Logic  Communication Design

Project Overview

As often as I have time, I’ll submit an answer to FiveThirtyEight‘s weekly puzzle series, The Riddler. The puzzles employ a combination of math, logic, and probability. This particular puzzle (& my explanation) was cited on FiveThirtyEight, and consequently is one I’m particularly proud of. Overall, it’s a good representation of both my internal problem solving process and my ability to communicate esoteric information.

Process

The nitty gritty details of how to solve the puzzle are best explained below. This project entailed lots of scratch paper network diagrams, R to simulate & check my work, and finally creating visualizations to explain the problem solving process. My Github code can be found here.


Project

The Riddler is a weekly puzzle series from Oliver Roeder at FiveThirtyEight that usually involves some combination of math, logic and probability.

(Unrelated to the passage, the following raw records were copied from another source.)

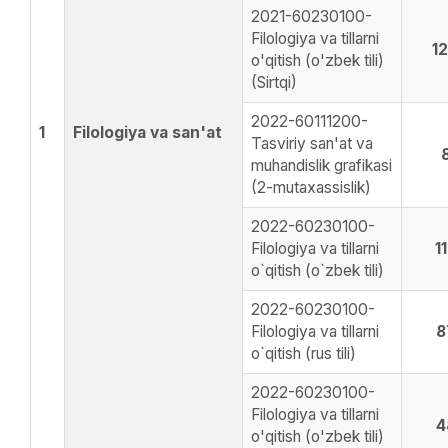
2021-60230100-
Filologiya va tillarni
1
o'qitish (o'zbek tili)
(Sirtqi)
2022-60111200-
1
Filologiya va san'at
Tasviriy san'at va
muhandislik grafikasi
(2-mutaxassislik)
2022-60230100-
Filologiya va tillarni
1
o`qitish (o`zbek tili)
2022-60230100-
Filologiya va tillarni
8
o`qitish (rus tili)
2022-60230100-
Filologiya va tillarni
4
o'qitish (o'zbek tili)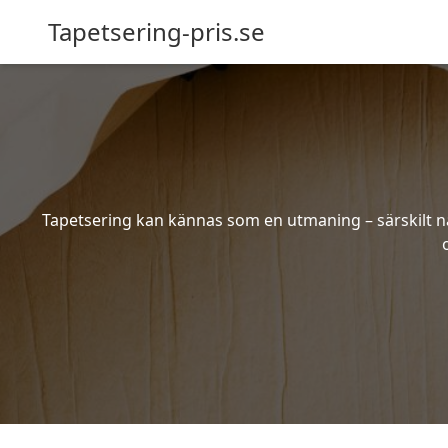
Tapetsering-pris.se
Tapetsering kan kännas som en utmaning – särskilt när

This weeks FiveThirtyEight Riddler, The Perplexing Puzzle of the Proud Partygoers was:

It’s Friday and that means it’s party time! A group of N people are in attendance at your shindig, some of whom are friends with each other. (Let’s assume friendship is symmetric — if person A is friends with person B, then B is friends with A.) Suppose that everyone has at least one friend at the party, and that a person is “proud” if her number of friends is strictly larger than the average number of friends that her own friends have. (A competitive lot, your guests.)

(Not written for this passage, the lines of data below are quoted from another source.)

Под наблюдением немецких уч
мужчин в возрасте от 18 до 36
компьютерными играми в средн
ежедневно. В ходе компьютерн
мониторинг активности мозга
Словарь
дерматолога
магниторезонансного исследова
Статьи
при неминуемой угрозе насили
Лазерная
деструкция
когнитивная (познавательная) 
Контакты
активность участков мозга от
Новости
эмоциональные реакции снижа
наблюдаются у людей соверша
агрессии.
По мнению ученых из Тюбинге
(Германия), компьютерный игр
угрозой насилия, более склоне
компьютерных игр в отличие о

Importantly, more than one person can be proud. How large can the share of proud people at the party be?

The question lends itself to Graph Theory, so I started with a random 20 node (which present partygoers) network.

Rplot

The above shows a simple graph that could represent a party. The orange nodes represent the partygoers, and the  gray lines (edges) represent the other partygoers each person is friends with.

Since the condition of the problem is that every partygoer has at least one friend there, we’re dealing with a connected graph – every node is connected to at least one other. The minimum and maximum number of edges for a connected graph with N edges is:

Min Edges = N-1

Max Edges = (N*(N-1))/2

The first thing I did was generate a random graph for every possible edge condition for a 25 node graph (from 24 edges to 300 edges), and calculated the proportion of proud partygoers at each graph. This generated the following (presented in FiveThirtyEight style!):

Rplot01

I only plotted values in which the proportion of proud partygoers increased, and saw it peaked right before the maximum amount of edges (300). The peak value occurred at 299 edges. At the maximum edge amount, the proportion of proud partygoers fell to 0.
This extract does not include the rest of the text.